Location
- Interactive map
- Jl. Raya Sibang Kaja, Banjar Saren, Sibang Kaja, Abiansemal Badung Regency, Bali Indonesia
- Coordinates: 8°34′00″S 115°12′49″E﻿ / ﻿8.5667787°S 115.21367130000002°E

Information
- School type: Private International/Holistic Sustainability Education
- Founded: 2008
- Status: Open
- Enrolment: 490
- Website: http://www.greenschool.org/

= Green School (Bali) =

Green School Bali is a private and international pre-kindergarten to high school located along the Ayung River near Abiansemal, Badung Regency, Bali, Indonesia.

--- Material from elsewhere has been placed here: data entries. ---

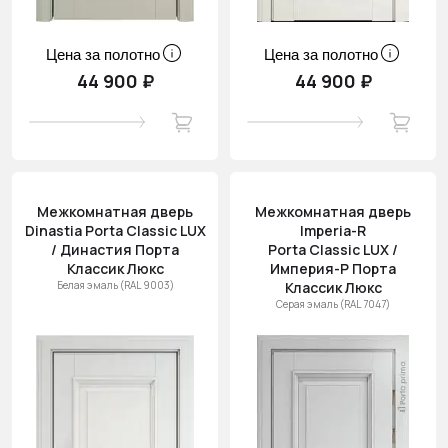
Цена за полотно
Цена за полотно
44 900 ₽
44 900 ₽
Межкомнатная дверь
Межкомнатная дверь
Dinastia Porta Classic LUX
Imperia-R
/ Династия Порта
Porta Classic LUX /
Классик Люкс
Империя-Р Порта
Белая эмаль (RAL 9003)
Классик Люкс
Серая эмаль (RAL 7047)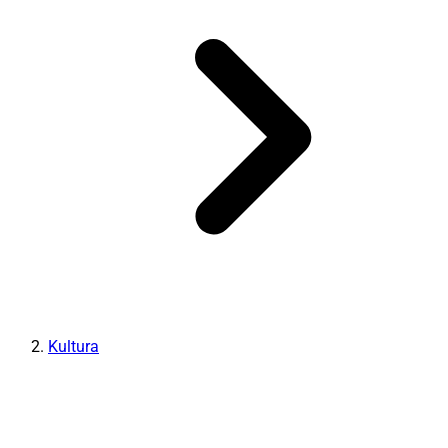
Kultura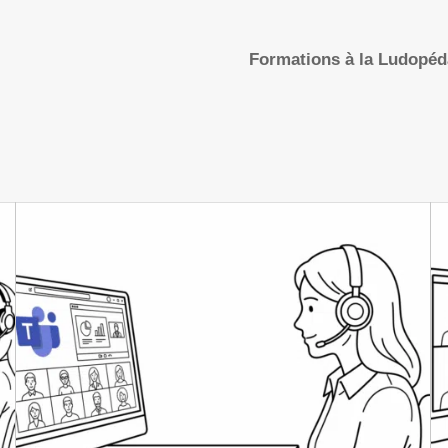
Formations à la Ludopé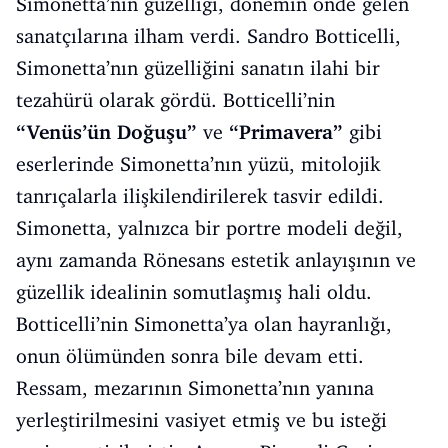
Simonetta’nın güzelliği, dönemin önde gelen
sanatçılarına ilham verdi. Sandro Botticelli,
Simonetta’nın güzelliğini sanatın ilahi bir
tezahürü olarak gördü. Botticelli’nin
“Venüs’ün Doğuşu”
ve
“Primavera”
gibi
eserlerinde Simonetta’nın yüzü, mitolojik
tanrıçalarla ilişkilendirilerek tasvir edildi.
Simonetta, yalnızca bir portre modeli değil,
aynı zamanda Rönesans estetik anlayışının ve
güzellik idealinin somutlaşmış hali oldu.
Botticelli’nin Simonetta’ya olan hayranlığı,
onun ölümünden sonra bile devam etti.
Ressam, mezarının Simonetta’nın yanına
yerleştirilmesini vasiyet etmiş ve bu isteği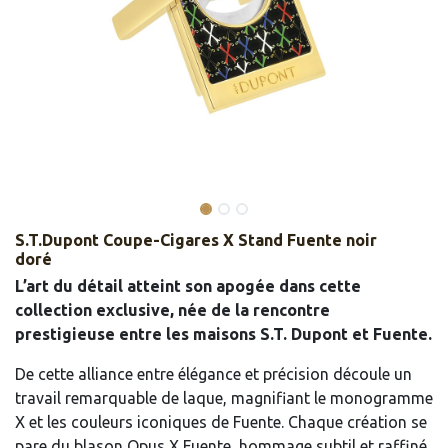
S.T.Dupont Coupe-Cigares X Stand Fuente noir
doré
L’art du détail atteint son apogée dans cette
collection exclusive, née de la rencontre
prestigieuse entre les maisons S.T. Dupont et Fuente.
De cette alliance entre élégance et précision découle un
travail remarquable de laque, magnifiant le monogramme
X et les couleurs iconiques de Fuente. Chaque création se
pare du blason Opus X Fuente, hommage subtil et raffiné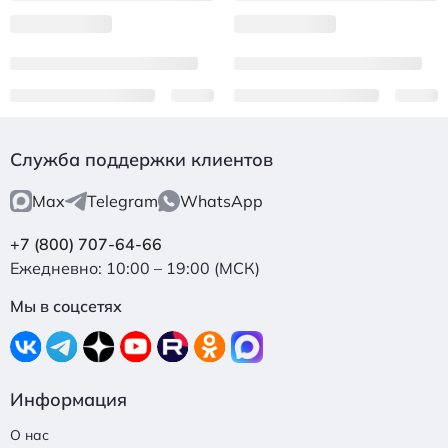
Служба поддержки клиентов
Max
Telegram
WhatsApp
+7 (800) 707-64-66
Ежедневно: 10:00 – 19:00 (МСК)
Мы в соцсетях
Информация
О нас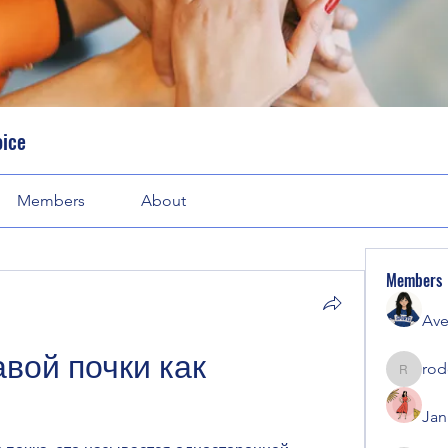
oice
Members
About
Members
Ave
вой почки как 
rod
rodorab
Jan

John and Cynthia Hardy founded the school. The Hardys reportedly conceived of the Green School in 2006 after reading Alan Wagstaff's concept document for a Three Springs educational village community. The school's bamboo bridge, spanning 22 meters across the Ayung River, was completed in November 2006. Green School opened in September 2008 with 90 students and a tailor-made campus that emerged from the jungle and rice fields. Since then it has grown to approximately 400 students.

==Ecological design==
Despite early intentions to live off the grid, as of 2021, the school's 70+ buildings are not off the grid, but use some renewable energy sources, including micro-hydro power from a "hydroelectric vortex", and solar power.

The campus is designed around the principles of an organic permaculture system, and the students cultivate an organic garden as part of their learning activities. Buildings are constructed primarily from renewable resources including bamboo, local grass and traditional mud walls. The campus has been reported as an example of the large-scale building potential of bamboo architecture, especially "The Heart of the School" – a 60-meter long, stilt-structure constructed with 2500 bamboo poles. The school also utilizes renewable building materials for some of its other needs, although senior students are required to use laptops.

In January 2015, Green School high school students launched the Bio Bus, a student-led social enterprise to provide sustainable transport services to Green School students, teachers and community. This initiative looked at solving the transportation system to the rural setting of Green School, which mainly consisted of private cars, carpooling and motorbikes. The Bio Bus now has four
18-seater buses that run purely on biodiesel (B100) made from used cooking oil.

==Curriculum==
The school consists of four learning neighborhoods – Early Years, Primary School, Middle School & High School. Special programmes include Green Studies, environmental science, entrepreneurial learning, and the creative arts.

Green School educates through a holistic, community-integrated, entrepreneurial learning programme. The school is accredited by the Western Association of Schools & Colleges (WASC).

== Extracurricular activities ==
=== Kul Kul Connection ===
Founded in 2016, the Kul Kul Connection is a community program, hosted after school for more than 210 local students. The main focus of the program is the English language and sustainability.

==Board of directors & Governance==
In 2015, Green School launched a Strategic Review process to include members of the faculty, parents, local community and board of directors in the spirit of the progressiveness of the school. To meet this evolution, the governance structure of Green School was updated and made public.
Its three-level governance structure is based on the Indonesian legal requirements. There are currently Trustees, a Board of Management – a cross-stakeholder body that governs the School operationally to provide the school's holistic education experience, and implement its strategic plan.
School Board Members have included Roger J. Hamilton David Heffernan. Ronald Stones, Nadya Hutagalung, Mickey Ackerman, Chris Saye, Derek Montgomery and Theo Bakker.

==Awards==
Green School was awarded the 2012 "Greenest School on Earth" award by the Center for Green Schools at the U.S. Green Building Council. The school was a finalist for the 2010 Aga Khan Award for Architecture.